**TASK REQUIREMENTS**
Could you copy the records below exactly, keeping none of the images?

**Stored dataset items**
= = = = =
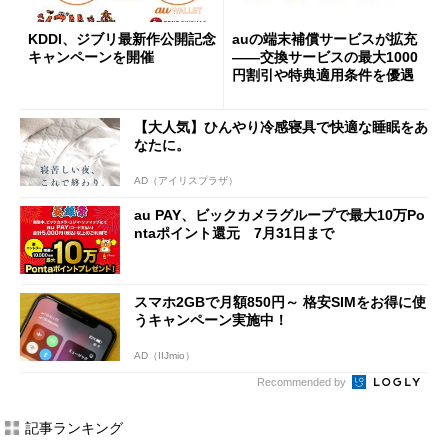
KDDI、ジブリ最新作公開記念
auの端末補償サービスが拡充
キャンペーンを開催
――交換サービスの最大1000
円割引や特典適用条件を優遇
【大人気】ひんやり冷感寝具で快適な睡眠をあ
なたに。
AD（アイリスプラザ）
au PAY、ビックカメラグループで最大10万Po
ntaポイント還元 7月31日まで
スマホ2GBで月額850円～ 格安SIMをお得に使
うキャンペーン実施中！
AD（IIJmio）
Recommended by
記事ランキング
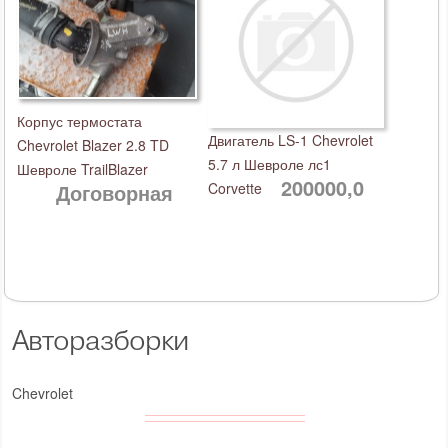
Корпус термостата
Двигатель LS-1 Chevrolet
Chevrolet Blazer 2.8 TD
5.7 л Шевроле лс1
Шевроле TrailBlazer
200000,0
Договорная
Corvette
Авторазборки
Chevrolet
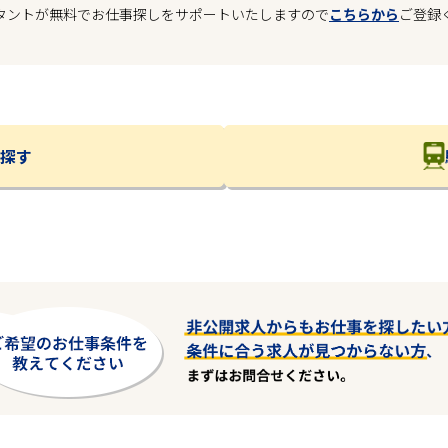
タントが無料でお仕事探しをサポートいたしますので
こちらから
ご登録
探す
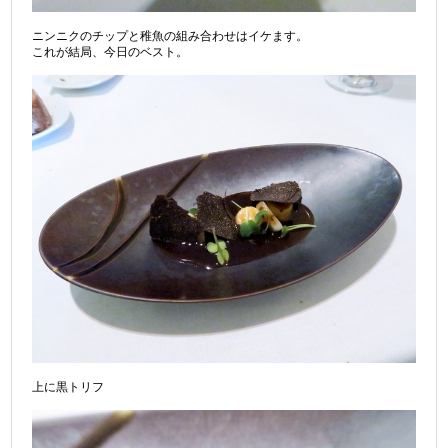
ニンニクのチップと稚魚の組み合わせはイケます。
これが結局、今日のベスト。
上に黒トリフ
= = = = =
**RESPONSE AREA**
KDDI、ジブリ最新作公開記念
auの端末補償サービスが拡充
キャンペーンを開催
――交換サービスの最大1000
円割引や特典適用条件を優遇
【大人気】ひんやり冷感寝具で快適な睡眠をあ
なたに。
AD（アイリスプラザ）
au PAY、ビックカメラグループで最大10万Po
ntaポイント還元 7月31日まで
スマホ2GBで月額850円～ 格安SIMをお得に使
うキャンペーン実施中！
AD（IIJmio）
Recommended by
記事ランキング
Корпус термостата
Двигатель LS-1 Chevrolet
Chevrolet Blazer 2.8 TD
5.7 л Шевроле лс1
Шевроле TrailBlazer
200000,0
Договорная
Corvette
Авторазборки
Chevrolet
タントが無料でお仕事探しをサポートいたしますので
こちらから
ご登録
探す
ニンニクのチップと稚魚の組み合わせはイケます。
これが結局、今日のベスト。
上に黒トリフ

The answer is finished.